According to a meta-analysis of 345 studies, loneliness levels have linearly increased between 1976 and 2019, suggesting loneliness may be of rising concern in emerging adulthood. This research was published in Psychological Bulletin.
Loneliness arises when people experience a mismatch between their desired and actual social relationships. Numerous studies have reported that between the ages 18 and 29, otherwise known as emerging adulthood, loneliness reaches a peak. During this phase of life, establishing secure identities, forming intimate relationships and friendships are important goals. Thus, young adults may experience loneliness if their desired relationship goals do not match their reality.
Loneliness can have various negative consequences, including poor mental health (e.g., depression) and maladaptive coping behaviours (e.g., smoking, socially withdrawing). Lonely emerging adults report feeling less confident about their employment prospects and are more likely to be unemployed compared to their non-lonely peers. It appears that loneliness can have serious implications for both health and well-being.
However, empirical results are inconclusive on whether or not there is a loneliness epidemic. While some studies have reported an increase in loneliness in more recent years, others have observed decreases. To resolve the inconsistency in this literature, Susanne Buecker and colleagues conducted a meta-analysis using hundreds of samples over the last 43 years to investigate whether loneliness levels among emerging adults have indeed changed over time.
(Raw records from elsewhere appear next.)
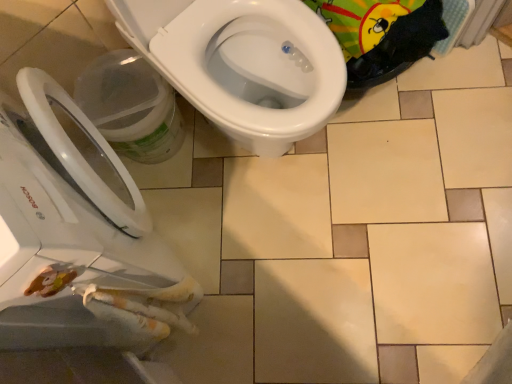 Question: Should I look upward or downward to see white glossy toilet at upper center?

Choices:
 (A) up
 (B) down

Answer: (B)

Question: Considering the relative positions of white glossy toilet at upper center and transparent plastic bucket at lower left in the image provided, is white glossy toilet at upper center to the right of transparent plastic bucket at lower left from the viewer's perspective?

Choices:
 (A) no
 (B) yes

Answer: (A)

Question: From the image's perspective, is white glossy toilet at upper center located above transparent plastic bucket at lower left?

Choices:
 (A) no
 (B) yes

Answer: (A)

Question: Is white glossy toilet at upper center beside transparent plastic bucket at lower left?

Choices:
 (A) no
 (B) yes

Answer: (A)

Question: Considering the relative sizes of white glossy toilet at upper center and transparent plastic bucket at lower left in the image provided, is white glossy toilet at upper center shorter than transparent plastic bucket at lower left?

Choices:
 (A) no
 (B) yes

Answer: (A)

Question: Is white glossy toilet at upper center aimed at transparent plastic bucket at lower left?

Choices:
 (A) no
 (B) yes

Answer: (B)

Question: From a real-world perspective, is white glossy toilet at upper center positioned under transparent plastic bucket at lower left based on gravity?

Choices:
 (A) yes
 (B) no

Answer: (B)

Question: From a real-world perspective, does transparent plastic bucket at lower left sit lower than white glossy toilet at upper center?

Choices:
 (A) yes
 (B) no

Answer: (A)

Question: Can you confirm if transparent plastic bucket at lower left is wider than white glossy toilet at upper center?

Choices:
 (A) no
 (B) yes

Answer: (A)

Question: Is transparent plastic bucket at lower left positioned behind white glossy toilet at upper center?

Choices:
 (A) no
 (B) yes

Answer: (B)

Question: Considering the relative sizes of transparent plastic bucket at lower left and white glossy toilet at upper center in the image provided, is transparent plastic bucket at lower left bigger than white glossy toilet at upper center?

Choices:
 (A) yes
 (B) no

Answer: (B)

Question: Is transparent plastic bucket at lower left smaller than white glossy toilet at upper center?

Choices:
 (A) yes
 (B) no

Answer: (A)

Question: From a real-world perspective, is transparent plastic bucket at lower left positioned over white glossy toilet at upper center based on gravity?

Choices:
 (A) yes
 (B) no

Answer: (B)

Question: Considering the relative sizes of transparent plastic bucket at lower left and white glossy bidet at center in the image provided, is transparent plastic bucket at lower left taller than white glossy bidet at center?

Choices:
 (A) yes
 (B) no

Answer: (B)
A total of 449 means from 345 studies were included in this meta-analysis; the final dataset included 437 independent samples from 124,855 participants between ages 18-29. The samples included both college and nonstudent participants from all around the world. Further, included studies were conducted between the years 1976 (the earliest available study) to 2019 (the most recent).
In all included studies, loneliness was measured using the UCLA Loneliness Scale, which is the most frequently used measure of loneliness among emerging adults. It involves questions that measure general perception of social isolation, as well dissatisfaction with one’s social life (e.g., “I have nobody to talk to”, “People are around me but not with me”). Given there have been revisions of this scale as well as development of shortened versions since it was first introduced in the 1970s, the researchers included all versions of this scale in the meta-analysis. This was done in order to address potential variations in the psychometric properties of different versions.
The researchers identified an increase in loneliness over historical time (i.e., 1976-2019) among emerging adults. Given some academics have argued that loneliness could have increased with the development of smartphones and internet access, which “gained market saturation around 2012,” they conducted further analyses using studies that collected data after 2012. They observed no increase in loneliness for studies that collected data after 2012, suggesting that although there has been an overall increase in loneliness since 1976, loneliness levels have remained relatively stable in the last decade.
Change in loneliness over time in Asian and European samples did not differ from that of American samples. Further, there were no differences in change in loneliness between student and nonstudent samples. With an increasing proportion of women in samples, the increase in loneliness over time became slightly stronger. The authors also concluded “publication bias does not seem to be a major concern in the present cross-temporal meta-analysis.”
The researchers note that the observed trend could be explained by cohort and period effects. Cohort effects, sometimes referred to as “generation effects” are variations in the characteristics of the cohorts being studied. Period effects refer to variations among participants based on changes in a given period which affect all age groups and cohorts uniformly. In this meta-analysis, cohort and period effects were not separated, and thus, it is unknown whether this trend describes changes in all people across age or changes specific to cohorts of emerging adults.
Another limitation is that the current finding is descriptive and does not speak to all relevant mechanisms that may explain the observed trend of increasing loneliness (e.g., increasing mobility throughout daily life). The authors write, “further research on factors contributing to and maintaining loneliness is needed.”
The meta-analysis, “Is Loneliness in Emerging Adults Increasing Over Time? A Preregistered Cross-Temporal Meta-Analysis and Systematic Review”, was authored by Susanne Buecker, Marcus Mund, Sandy Chwastek, Melina Sostmann, and Maike Luhmann.